Generally I'm inclined to give rather more information than less.

NikoOinonen commented 4 months ago

IMO, your previous figure carry useful information and present it better (more clearly and rigorously) than what we wrote previously in the text.

But I kind of think that it's not really that rigorous, since it's just for a single type of system. In order to make it actually representative, we would have to run the test for several different kinds of systems and show how the scaling is for each one of them, because the bottleneck will be in different places.

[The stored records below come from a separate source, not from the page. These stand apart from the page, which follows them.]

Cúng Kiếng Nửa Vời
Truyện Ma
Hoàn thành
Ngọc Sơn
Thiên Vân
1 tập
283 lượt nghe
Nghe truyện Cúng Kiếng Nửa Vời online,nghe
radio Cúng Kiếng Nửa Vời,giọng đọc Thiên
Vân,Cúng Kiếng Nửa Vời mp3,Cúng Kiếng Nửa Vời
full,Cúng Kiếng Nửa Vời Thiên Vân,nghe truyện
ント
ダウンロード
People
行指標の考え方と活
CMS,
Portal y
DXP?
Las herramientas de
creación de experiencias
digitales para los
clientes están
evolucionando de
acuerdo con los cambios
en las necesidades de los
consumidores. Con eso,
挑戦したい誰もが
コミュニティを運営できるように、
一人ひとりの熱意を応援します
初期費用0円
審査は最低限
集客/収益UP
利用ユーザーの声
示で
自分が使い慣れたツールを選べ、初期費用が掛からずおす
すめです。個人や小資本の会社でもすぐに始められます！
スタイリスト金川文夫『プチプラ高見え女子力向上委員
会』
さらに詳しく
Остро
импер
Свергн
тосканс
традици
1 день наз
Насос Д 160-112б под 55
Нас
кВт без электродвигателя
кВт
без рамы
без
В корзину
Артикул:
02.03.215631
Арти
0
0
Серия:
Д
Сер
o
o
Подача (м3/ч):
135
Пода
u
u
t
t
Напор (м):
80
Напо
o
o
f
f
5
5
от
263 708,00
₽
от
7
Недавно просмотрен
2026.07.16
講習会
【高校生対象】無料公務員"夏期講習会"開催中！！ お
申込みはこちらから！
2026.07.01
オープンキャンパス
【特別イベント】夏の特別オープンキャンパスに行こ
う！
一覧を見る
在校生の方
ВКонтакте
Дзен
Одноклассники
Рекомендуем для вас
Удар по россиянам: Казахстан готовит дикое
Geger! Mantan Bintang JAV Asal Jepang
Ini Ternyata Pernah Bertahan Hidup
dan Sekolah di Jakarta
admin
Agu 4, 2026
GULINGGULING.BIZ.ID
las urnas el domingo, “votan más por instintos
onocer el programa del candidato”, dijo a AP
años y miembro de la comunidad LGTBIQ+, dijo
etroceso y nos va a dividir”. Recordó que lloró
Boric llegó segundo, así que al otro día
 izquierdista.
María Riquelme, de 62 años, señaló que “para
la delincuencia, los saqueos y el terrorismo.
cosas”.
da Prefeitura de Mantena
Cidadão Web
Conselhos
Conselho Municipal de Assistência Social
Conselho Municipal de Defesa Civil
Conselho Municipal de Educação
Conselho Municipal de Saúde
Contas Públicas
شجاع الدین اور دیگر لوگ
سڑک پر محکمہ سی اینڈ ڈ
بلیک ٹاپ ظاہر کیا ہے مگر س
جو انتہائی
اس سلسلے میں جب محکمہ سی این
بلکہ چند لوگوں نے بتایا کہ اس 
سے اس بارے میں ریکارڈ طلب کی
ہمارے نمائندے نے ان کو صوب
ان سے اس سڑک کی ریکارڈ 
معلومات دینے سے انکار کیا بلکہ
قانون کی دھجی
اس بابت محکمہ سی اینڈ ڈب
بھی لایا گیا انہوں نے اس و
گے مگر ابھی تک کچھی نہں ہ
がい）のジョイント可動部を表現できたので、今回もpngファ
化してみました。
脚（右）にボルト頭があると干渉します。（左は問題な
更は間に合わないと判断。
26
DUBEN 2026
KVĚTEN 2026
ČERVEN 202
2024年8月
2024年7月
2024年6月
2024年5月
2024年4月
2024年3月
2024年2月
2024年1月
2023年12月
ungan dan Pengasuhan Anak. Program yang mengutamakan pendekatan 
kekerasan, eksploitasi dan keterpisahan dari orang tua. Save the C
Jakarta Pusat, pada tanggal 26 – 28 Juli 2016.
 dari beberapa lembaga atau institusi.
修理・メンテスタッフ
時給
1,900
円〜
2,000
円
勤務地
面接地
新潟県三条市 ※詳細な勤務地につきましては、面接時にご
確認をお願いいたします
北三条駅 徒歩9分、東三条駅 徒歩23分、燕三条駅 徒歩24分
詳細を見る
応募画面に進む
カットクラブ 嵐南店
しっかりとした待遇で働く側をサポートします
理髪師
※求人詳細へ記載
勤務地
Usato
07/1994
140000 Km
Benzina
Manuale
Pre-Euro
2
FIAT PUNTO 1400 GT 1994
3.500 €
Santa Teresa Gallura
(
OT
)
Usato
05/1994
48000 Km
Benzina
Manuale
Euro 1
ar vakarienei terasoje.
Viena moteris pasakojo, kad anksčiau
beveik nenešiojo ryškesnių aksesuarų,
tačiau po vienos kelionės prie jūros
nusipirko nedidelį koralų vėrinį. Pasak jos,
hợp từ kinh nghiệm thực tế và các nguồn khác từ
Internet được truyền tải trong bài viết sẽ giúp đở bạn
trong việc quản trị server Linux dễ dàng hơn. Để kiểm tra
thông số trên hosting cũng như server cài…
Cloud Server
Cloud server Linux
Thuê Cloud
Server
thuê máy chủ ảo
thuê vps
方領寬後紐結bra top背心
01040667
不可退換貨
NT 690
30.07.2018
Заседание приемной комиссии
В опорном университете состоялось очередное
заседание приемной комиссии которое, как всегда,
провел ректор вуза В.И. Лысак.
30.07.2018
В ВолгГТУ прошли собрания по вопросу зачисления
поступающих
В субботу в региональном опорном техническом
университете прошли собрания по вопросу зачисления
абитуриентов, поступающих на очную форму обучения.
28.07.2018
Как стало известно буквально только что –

ProkopHapala commented 4 months ago

But I kind of think that it's not really that rigorous, since it's just for a single type of system. In order to make it actually representative, we would have to run the test for several different kinds of systems and show how the scaling is for each one of them, because the bottleneck will be in different places.

What would differ from system-to-system? I think the FF generation depends just on number of atoms, and/or grid size - and we show both on the x-axis. The relaxation can vary (probably) depending on system chemistry (e.g. if probe get stuck in some where, it may have problem to converge, or take more iterations), but relaxation time is rather small in comparison to FF generation. And nobody should ask us to test it for all possible systems just for that.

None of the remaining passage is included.